As if his musical life was not busy enough, he led the Nutana Park Mennonite Church choir, often choosing difficult repertoire like Bach Motets and Cantatas, Oratorios by Handel and Mendelssohn and Requiems by Mozart and Brahms to challenge his singers. Over the course of several summer terms, Dad received his Master’s degree from the University of Oregon, in Eugene, while performing in the Bach Festival Orchestra, led by Helmut Rilling.
The family moved back to Manitoba briefly, where Dad taught one year at MCI in Gretna, followed by two years in the Steinbach Regional Secondary School. During the time spent in Steinbach, Dad again joined the Winnipeg Symphony in the oboe/English horn section. Then it was half-way around the world again, this time to teach in the Febias Bible College in Manila in the Philippines. He ended his teaching career at the Briercrest Bible College in Caronport, Saskatchewan.

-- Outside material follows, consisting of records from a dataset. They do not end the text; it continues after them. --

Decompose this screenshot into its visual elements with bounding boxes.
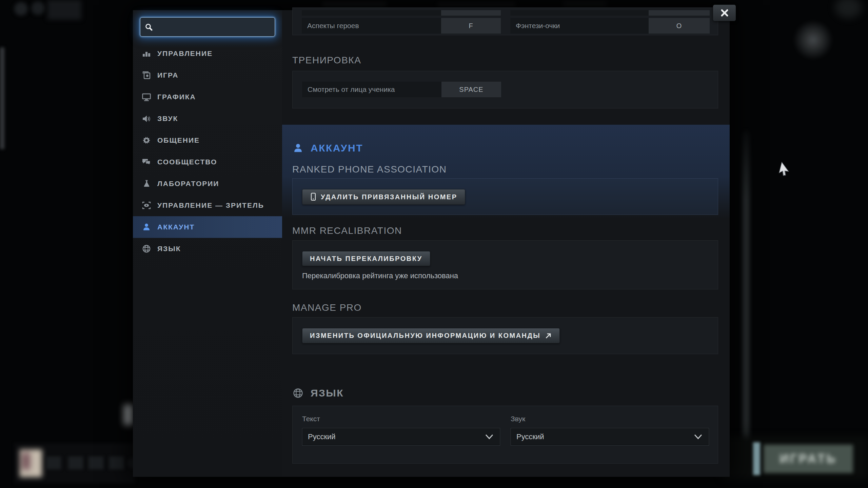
sidebar-item-label: УПРАВЛЕНИЕ (157, 49, 213, 58)
background-slot (88, 456, 103, 469)
spectator-eye-icon (142, 201, 151, 210)
edit-official-info-label: ИЗМЕНИТЬ ОФИЦИАЛЬНУЮ ИНФОРМАЦИЮ И КОМАНД… (310, 332, 540, 340)
training-section-title: ТРЕНИРОВКА (292, 54, 361, 66)
account-section-header: АККАУНТ (292, 141, 363, 156)
hotkey-row: Фэнтези-очки O (510, 18, 710, 34)
background-slot (68, 456, 83, 469)
ranked-phone-panel: УДАЛИТЬ ПРИВЯЗАННЫЙ НОМЕР (292, 178, 718, 215)
recalibration-note: Перекалибровка рейтинга уже использована (302, 271, 458, 280)
sidebar-item-game[interactable]: ИГРА (133, 64, 282, 86)
external-link-icon (545, 332, 552, 340)
hotkey-label: Фэнтези-очки (510, 18, 649, 34)
sidebar-item-label: ИГРА (157, 71, 178, 79)
hotkey-row: Аспекты героев F (302, 18, 501, 34)
sidebar-item-controls[interactable]: УПРАВЛЕНИЕ (133, 43, 282, 64)
sidebar-item-sound[interactable]: ЗВУК (133, 108, 282, 129)
manage-pro-title: MANAGE PRO (292, 302, 362, 314)
search-input[interactable] (156, 22, 271, 32)
hotkey-key-box[interactable] (649, 10, 710, 16)
search-icon (144, 23, 153, 32)
hotkey-key-text: SPACE (459, 86, 483, 94)
person-icon (292, 142, 304, 154)
sidebar-item-label: ЗВУК (157, 115, 178, 123)
sidebar-item-label: ЯЗЫК (157, 245, 181, 253)
sidebar-item-labs[interactable]: ЛАБОРАТОРИИ (133, 173, 282, 195)
globe-icon (292, 387, 304, 399)
language-panel: Текст Русский Звук Русский (292, 406, 718, 464)
background-play-button: ИГРАТЬ (764, 445, 853, 473)
hotkey-key-text: O (676, 22, 682, 30)
background-dota-logo (20, 449, 42, 477)
ranked-phone-title: RANKED PHONE ASSOCIATION (292, 163, 447, 176)
hotkey-row-partial (510, 10, 710, 16)
hotkey-keybind-button[interactable]: SPACE (441, 82, 501, 97)
language-title: ЯЗЫК (311, 387, 344, 399)
sidebar-item-language[interactable]: ЯЗЫК (133, 238, 282, 260)
text-language-dropdown[interactable]: Русский (302, 428, 500, 446)
settings-sidebar: УПРАВЛЕНИЕ ИГРА ГРАФИКА (133, 10, 282, 477)
background-scrollbar-blur (743, 130, 749, 473)
hotkey-label-box (510, 10, 649, 16)
person-icon (142, 222, 151, 232)
sidebar-item-community[interactable]: СООБЩЕСТВО (133, 151, 282, 173)
hotkey-row-partial (302, 10, 501, 16)
hotkey-label: Смотреть от лица ученика (302, 82, 441, 97)
sidebar-item-spectator-controls[interactable]: УПРАВЛЕНИЕ — ЗРИТЕЛЬ (133, 195, 282, 216)
sidebar-item-graphics[interactable]: ГРАФИКА (133, 86, 282, 108)
settings-search-box[interactable] (140, 17, 275, 37)
audio-language-value: Русский (516, 432, 544, 441)
sidebar-item-account[interactable]: АККАУНТ (133, 216, 282, 238)
close-button[interactable] (713, 5, 736, 21)
chevron-down-icon (694, 434, 703, 440)
background-blob (124, 405, 134, 425)
audio-language-label: Звук (511, 415, 525, 424)
text-language-label: Текст (302, 415, 320, 424)
sidebar-item-communication[interactable]: ОБЩЕНИЕ (133, 129, 282, 151)
window-gear-icon (142, 70, 151, 80)
hotkey-key-box[interactable] (441, 10, 501, 16)
hotkey-label-text: Фэнтези-очки (516, 22, 560, 30)
start-recalibration-button-label: НАЧАТЬ ПЕРЕКАЛИБРОВКУ (310, 255, 422, 263)
sidebar-item-label: УПРАВЛЕНИЕ — ЗРИТЕЛЬ (157, 201, 264, 209)
start-recalibration-button[interactable]: НАЧАТЬ ПЕРЕКАЛИБРОВКУ (302, 251, 430, 266)
play-button-label: ИГРАТЬ (780, 452, 837, 466)
language-section-header: ЯЗЫК (292, 386, 344, 401)
remove-phone-button-label: УДАЛИТЬ ПРИВЯЗАННЫЙ НОМЕР (321, 193, 457, 201)
background-profile-glow (793, 20, 833, 60)
speaker-icon (142, 114, 151, 123)
account-title: АККАУНТ (311, 142, 363, 154)
hotkey-label-text: Смотреть от лица ученика (308, 85, 395, 94)
background-strip (0, 47, 4, 149)
sidebar-item-label: ОБЩЕНИЕ (157, 136, 200, 144)
mmr-recalibration-title: MMR RECALIBRATION (292, 225, 402, 237)
background-text-blur (322, 2, 387, 7)
background-slot (109, 456, 124, 469)
hotkey-keybind-button[interactable]: O (649, 18, 710, 34)
mouse-cursor (776, 161, 794, 180)
gear-icon (142, 136, 151, 145)
edit-official-info-button[interactable]: ИЗМЕНИТЬ ОФИЦИАЛЬНУЮ ИНФОРМАЦИЮ И КОМАНД… (302, 328, 560, 343)
text-language-value: Русский (308, 432, 336, 441)
chevron-down-icon (485, 434, 494, 440)
hotkey-label-text: Аспекты героев (307, 22, 359, 30)
background-slot (46, 456, 61, 469)
background-accent-bar (753, 442, 760, 475)
audio-language-dropdown[interactable]: Русский (511, 428, 709, 446)
background-text-blur (563, 1, 607, 7)
training-panel: Смотреть от лица ученика SPACE (292, 71, 718, 108)
hotkey-label-box (302, 10, 441, 16)
remove-phone-button[interactable]: УДАЛИТЬ ПРИВЯЗАННЫЙ НОМЕР (302, 189, 465, 205)
chat-bubbles-icon (142, 157, 151, 167)
hotkey-keybind-button[interactable]: F (441, 18, 501, 34)
bar-chart-icon (142, 49, 151, 58)
background-blob (14, 2, 28, 16)
hotkey-label: Аспекты героев (302, 18, 441, 34)
sidebar-item-label: АККАУНТ (157, 223, 195, 231)
mmr-recalibration-panel: НАЧАТЬ ПЕРЕКАЛИБРОВКУ Перекалибровка рей… (292, 240, 718, 289)
settings-modal: УПРАВЛЕНИЕ ИГРА ГРАФИКА (133, 10, 730, 477)
background-text-blur (437, 3, 515, 7)
close-icon (720, 8, 729, 18)
monitor-icon (142, 92, 151, 102)
globe-icon (142, 244, 151, 253)
settings-content: Аспекты героев F Фэнтези-очки O ТРЕНИРОВ… (282, 10, 730, 477)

In 1986, Mom and Dad moved back to Manitoba, the province in which they both grew up. Although officially ‘retired’, Dad was busier than ever, playing piano wherever he was needed: at Donwood Manor, Kingsford House, Concordia Village, and for more than 30 years, was the steadfast pianist in the Bethania Personal Care Home. He also looked forward to Saturday mornings when he would meet with the other members of his string quartet, first with the late Frances Watson, and later, John Page, Brian Wurch and Theodore Wiens. The reading sessions always began with a few selections from J.S. Bach’s ‘The Art of the Fugue’, and over the years, they slowly made their way through the volumes of quartets by Mozart, Haydn, Schubert and Beethoven. Dad was also a regular member of John Enns’ String Ensemble. He practiced the viola for hours every day.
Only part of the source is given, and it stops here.